DATA FOR THIS EXERCISE:
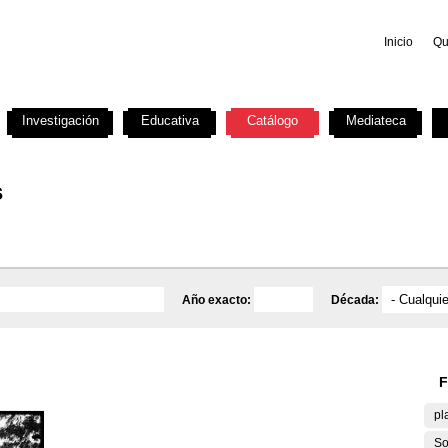
Inicio
Qu
Investigación
Educativa
Catálogo
Mediateca
s
Año exacto:
Década:
F
pl
So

WHAT YOU HAVE TO DO: Restate every entry above word for word; no picture belongs in the copy.

SOLUTION TO THIS PROBLEM:
Inicio
Qu
Investigación
Educativa
Catálogo
Mediateca
s
Año exacto:
Década:
F
pl
So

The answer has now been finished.